**Task description:** Reproduce the entries in full and exactly. Pictures stay out.

[[ Exercise data, beginning ]]

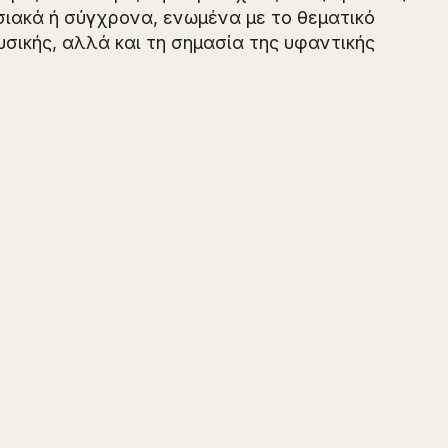
σιακά ή σύγχρονα, ενωμένα με το θεματικό
σικής, αλλά και τη σημασία της υφαντικής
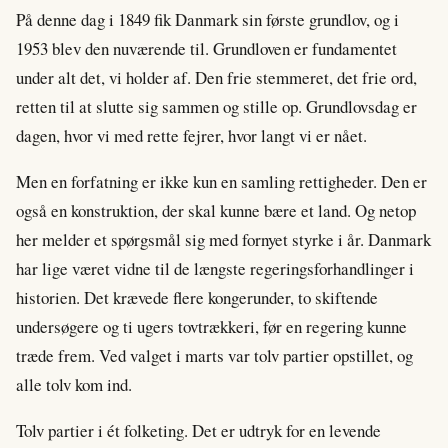
På denne dag i 1849 fik Danmark sin første grundlov, og i
1953 blev den nuværende til. Grundloven er fundamentet
under alt det, vi holder af. Den frie stemmeret, det frie ord,
retten til at slutte sig sammen og stille op. Grundlovsdag er
dagen, hvor vi med rette fejrer, hvor langt vi er nået.
Men en forfatning er ikke kun en samling rettigheder. Den er
også en konstruktion, der skal kunne bære et land. Og netop
her melder et spørgsmål sig med fornyet styrke i år. Danmark
har lige været vidne til de længste regeringsforhandlinger i
historien. Det krævede flere kongerunder, to skiftende
undersøgere og ti ugers tovtrækkeri, før en regering kunne
træde frem. Ved valget i marts var tolv partier opstillet, og
alle tolv kom ind.
Tolv partier i ét folketing. Det er udtryk for en levende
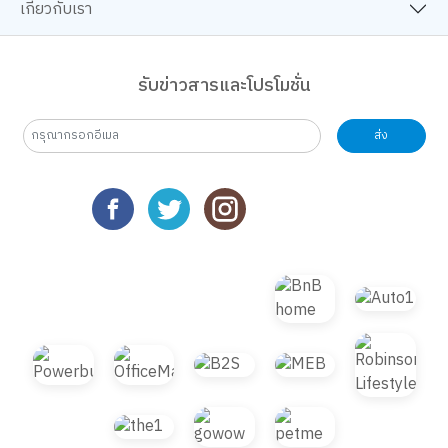
เกี่ยวกับเรา
รับข่าวสารและโปรโมชั่น
ส่ง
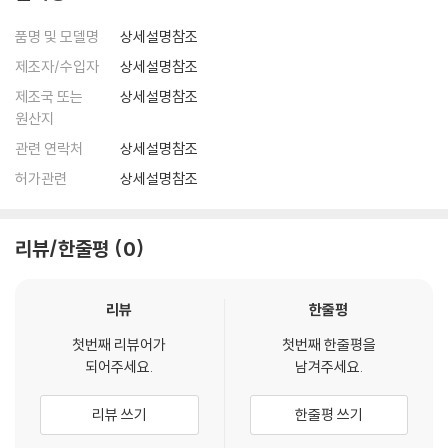
품명 및 모델명
상세설명참조
제조자/수입자
상세설명참조
제조국 또는
상세설명참조
원산지
관련 연락처
상세설명참조
허가관련
상세설명참조
리뷰/한줄평
0
리뷰
한줄평
첫번째 리뷰어가
첫번째 한줄평을
되어주세요.
남겨주세요.
리뷰 쓰기
한줄평 쓰기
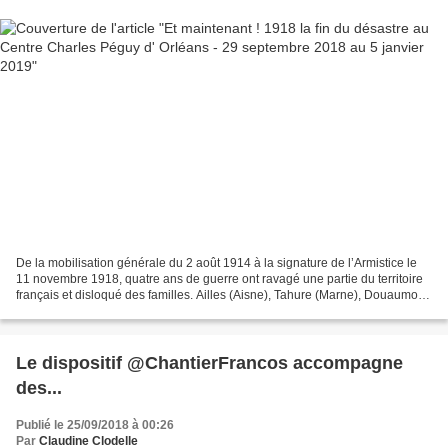
De la mobilisation générale du 2 août 1914 à la signature de l’Armistice le
11 novembre 1918, quatre ans de guerre ont ravagé une partie du territoire
français et disloqué des familles. Ailles (Aisne), Tahure (Marne), Douaumont
(Meuse)... des villages...
Le dispositif @ChantierFrancos accompagne
des...
Publié le 25/09/2018 à 00:26
Par
Claudine Clodelle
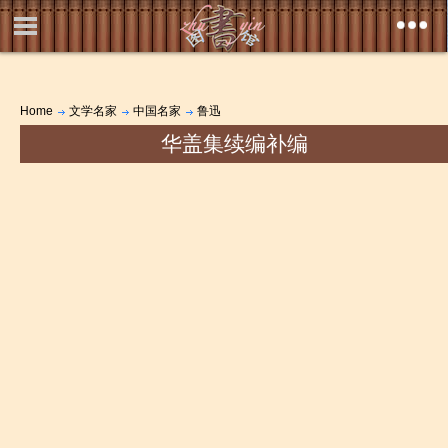
Home
文学名家
中国名家
鲁迅
华盖集续编补编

[[ Exercise data, end ]]

**Exercise answer:**
σιακά ή σύγχρονα, ενωμένα με το θεματικό
σικής, αλλά και τη σημασία της υφαντικής
På denne dag i 1849 fik Danmark sin første grundlov, og i
1953 blev den nuværende til. Grundloven er fundamentet
under alt det, vi holder af. Den frie stemmeret, det frie ord,
retten til at slutte sig sammen og stille op. Grundlovsdag er
dagen, hvor vi med rette fejrer, hvor langt vi er nået.
Men en forfatning er ikke kun en samling rettigheder. Den er
også en konstruktion, der skal kunne bære et land. Og netop
her melder et spørgsmål sig med fornyet styrke i år. Danmark
har lige været vidne til de længste regeringsforhandlinger i
historien. Det krævede flere kongerunder, to skiftende
undersøgere og ti ugers tovtrækkeri, før en regering kunne
træde frem. Ved valget i marts var tolv partier opstillet, og
alle tolv kom ind.
Tolv partier i ét folketing. Det er udtryk for en levende
เกี่ยวกับเรา
รับข่าวสารและโปรโมชั่น
ส่ง
품명 및 모델명
상세설명참조
제조자/수입자
상세설명참조
제조국 또는
상세설명참조
원산지
관련 연락처
상세설명참조
허가관련
상세설명참조
리뷰/한줄평
0
리뷰
한줄평
첫번째 리뷰어가
첫번째 한줄평을
되어주세요.
남겨주세요.
리뷰 쓰기
한줄평 쓰기
De la mobilisation générale du 2 août 1914 à la signature de l’Armistice le
11 novembre 1918, quatre ans de guerre ont ravagé une partie du territoire
français et disloqué des familles. Ailles (Aisne), Tahure (Marne), Douaumont
(Meuse)... des villages...
Le dispositif @ChantierFrancos accompagne
des...
Publié le 25/09/2018 à 00:26
Par
Claudine Clodelle
Home
文学名家
中国名家
鲁迅
华盖集续编补编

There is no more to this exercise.